Dominican activist and militant (1798–1864)

Ana Valverde (1798 – November 20, 1864) was a militant from what is now the Dominican Republic who participated in the 1844 Dominican War of Independence against Haiti and, later, in the Dominican Restoration War against Spain. For her loyalty to the revolutionary leader Juan Pablo Duarte and his ideals, she was deported, along with other members of her family.

==Family life==
Valverde was born in 1798 in Santiago de los Caballeros, but she grew up in Santo Domingo. She was the daughter of José Valverde, a lawyer for the Real Audiencia of Hispaniola, and Dolores Fernández. Her brother, Manuel María Valverde, shared her revolutionary political views, and he became a hero of the Dominican Restoration War, which pushed Spain off the island and re-established the country as a republic.

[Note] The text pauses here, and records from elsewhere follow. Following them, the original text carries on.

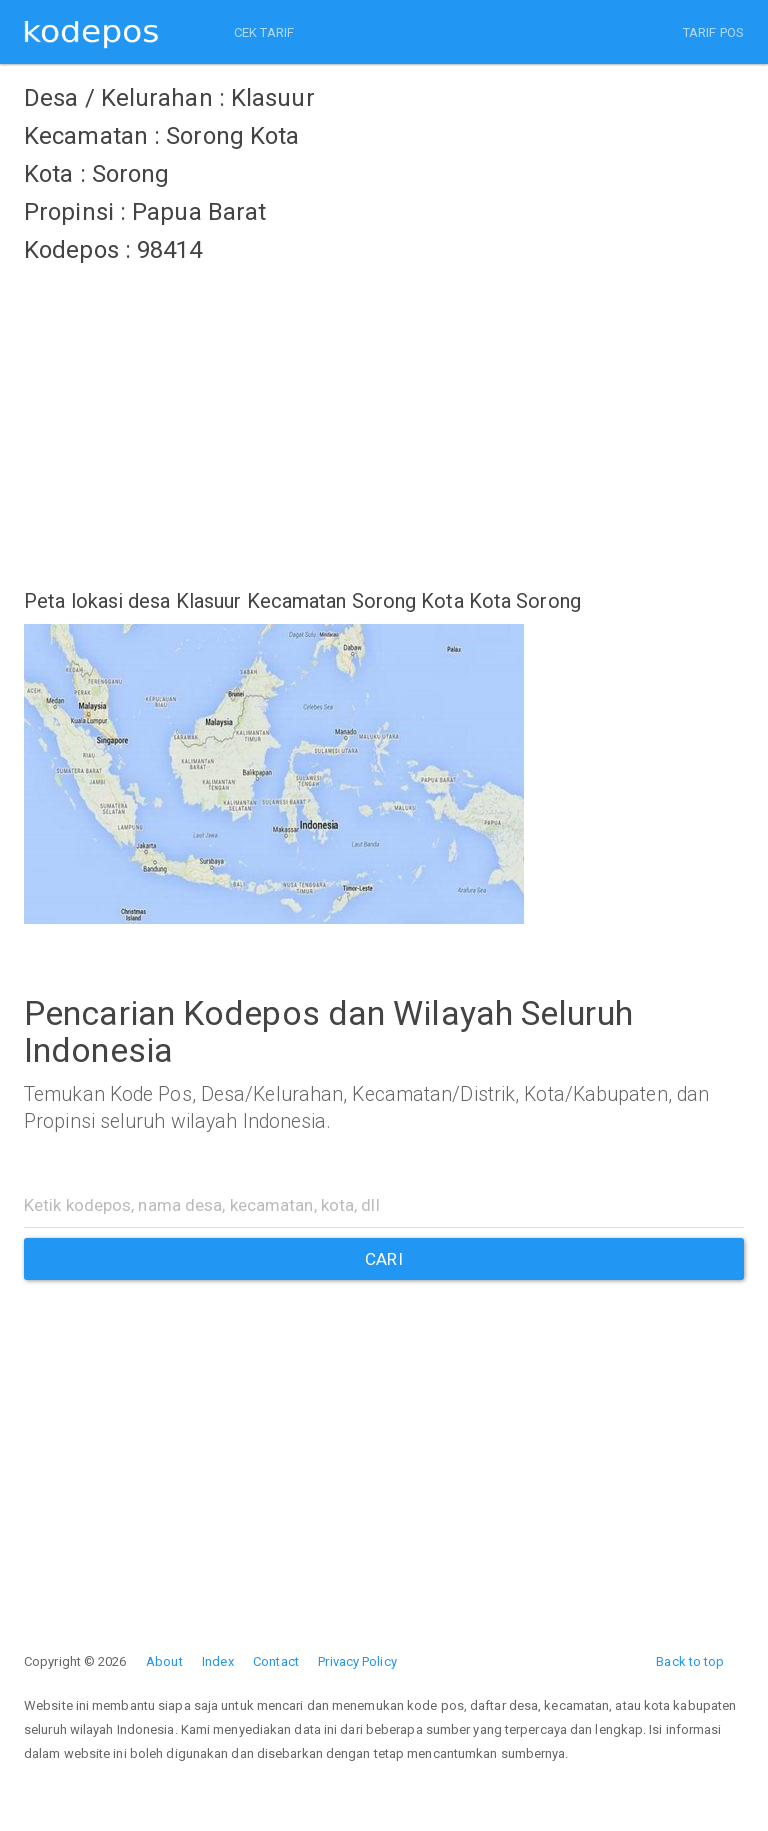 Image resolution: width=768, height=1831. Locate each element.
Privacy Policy (357, 1661)
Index (218, 1661)
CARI (383, 1259)
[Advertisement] (384, 415)
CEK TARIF (264, 32)
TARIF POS (713, 32)
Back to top (690, 1661)
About (164, 1661)
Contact (276, 1661) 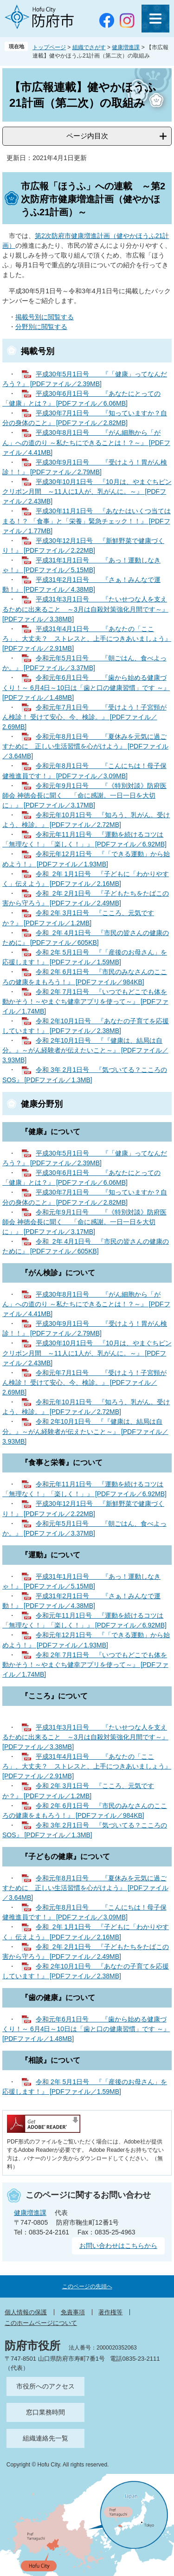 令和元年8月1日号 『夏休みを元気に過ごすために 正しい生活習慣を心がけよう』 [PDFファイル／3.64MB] (85, 746)
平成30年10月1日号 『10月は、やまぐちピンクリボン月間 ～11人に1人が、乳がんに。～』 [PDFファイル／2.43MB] (87, 491)
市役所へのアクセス (45, 2386)
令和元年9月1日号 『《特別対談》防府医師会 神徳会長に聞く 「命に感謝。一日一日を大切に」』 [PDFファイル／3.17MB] (84, 795)
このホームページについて (41, 2322)
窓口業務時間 (45, 2412)
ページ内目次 (87, 136)
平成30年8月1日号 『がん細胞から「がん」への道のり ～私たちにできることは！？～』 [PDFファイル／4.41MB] (86, 442)
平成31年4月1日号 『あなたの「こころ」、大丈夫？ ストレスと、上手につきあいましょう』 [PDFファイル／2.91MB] (86, 638)
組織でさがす (89, 47)
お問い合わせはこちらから (118, 2245)
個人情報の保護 (26, 2312)
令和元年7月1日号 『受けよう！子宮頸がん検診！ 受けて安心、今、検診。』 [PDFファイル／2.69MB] (84, 717)
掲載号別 (37, 351)
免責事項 (73, 2312)
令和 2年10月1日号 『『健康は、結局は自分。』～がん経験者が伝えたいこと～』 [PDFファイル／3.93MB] (85, 1050)
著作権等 (110, 2312)
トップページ (49, 47)
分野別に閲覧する (41, 326)
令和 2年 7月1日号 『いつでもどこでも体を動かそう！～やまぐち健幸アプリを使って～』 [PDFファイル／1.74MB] (85, 1001)
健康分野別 (42, 1104)
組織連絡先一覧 (45, 2438)
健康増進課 (126, 47)
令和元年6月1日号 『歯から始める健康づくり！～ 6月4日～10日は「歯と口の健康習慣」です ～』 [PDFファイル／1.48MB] (86, 687)
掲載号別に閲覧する (44, 317)
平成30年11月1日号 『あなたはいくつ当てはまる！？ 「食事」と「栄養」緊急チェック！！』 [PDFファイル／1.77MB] (86, 520)
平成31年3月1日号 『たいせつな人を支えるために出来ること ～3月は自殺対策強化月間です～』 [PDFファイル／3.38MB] (85, 608) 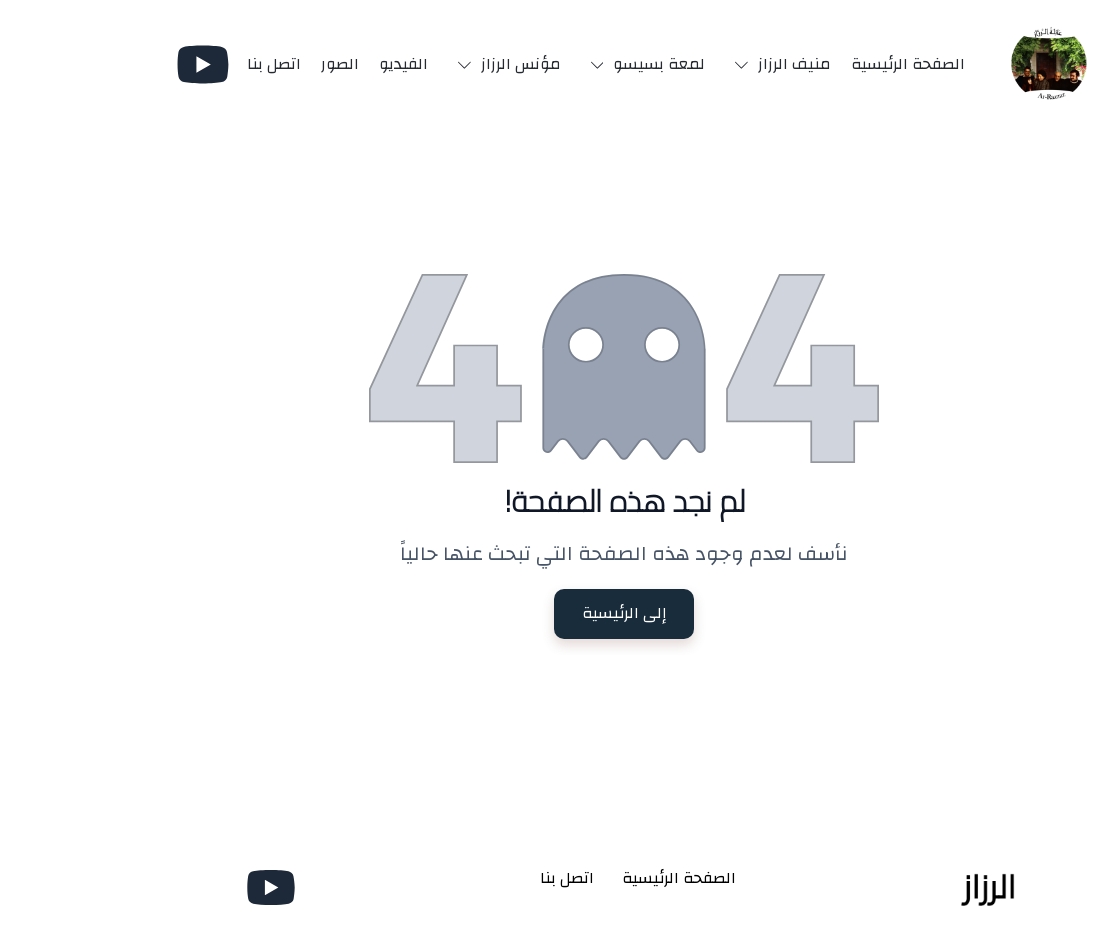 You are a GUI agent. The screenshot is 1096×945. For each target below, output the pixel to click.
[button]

Valverde never married or had children, dedicating herself entirely to the fight for independence. She was aunt of President José Desiderio Valverde and first cousin-twice removed of Father Antonio Sánchez-Valverde.

==Revolutionary activities==
She worked manufacturing cartridges and bullets in the workshop set up at the Ravelo family home, alongside the Duarte sisters, especially Rosa; Froilana Febles; and the sisters Petronila and Altagracia Abreu y Delgado. These munitions were used in the fight for independence from Haiti and Spain in 1844 and 1863, respectively.

After the 1844 war broke out, Valverde took up a collection among women she knew to fund repairs to the protective wall in Santo Domingo. She also worked to recruit other women to the cause of independence and incited protests.

==Exile==
When Pedro Santana took power later in 1844, Valverde and her brother were temporarily exiled to Puerto Rico.

She died in Santo Domingo in 1864. She left no photos, drawings or any other record of her physical appearance. A street is named in her honor in Santo Domingo's Villa Consuelo neighborhood.

==Recognitions==
Ana Valverde Street begins in Josefa Brea, in the Social Improvement neighborhood and ends in Carlos Nouel, in Villa Consuelo.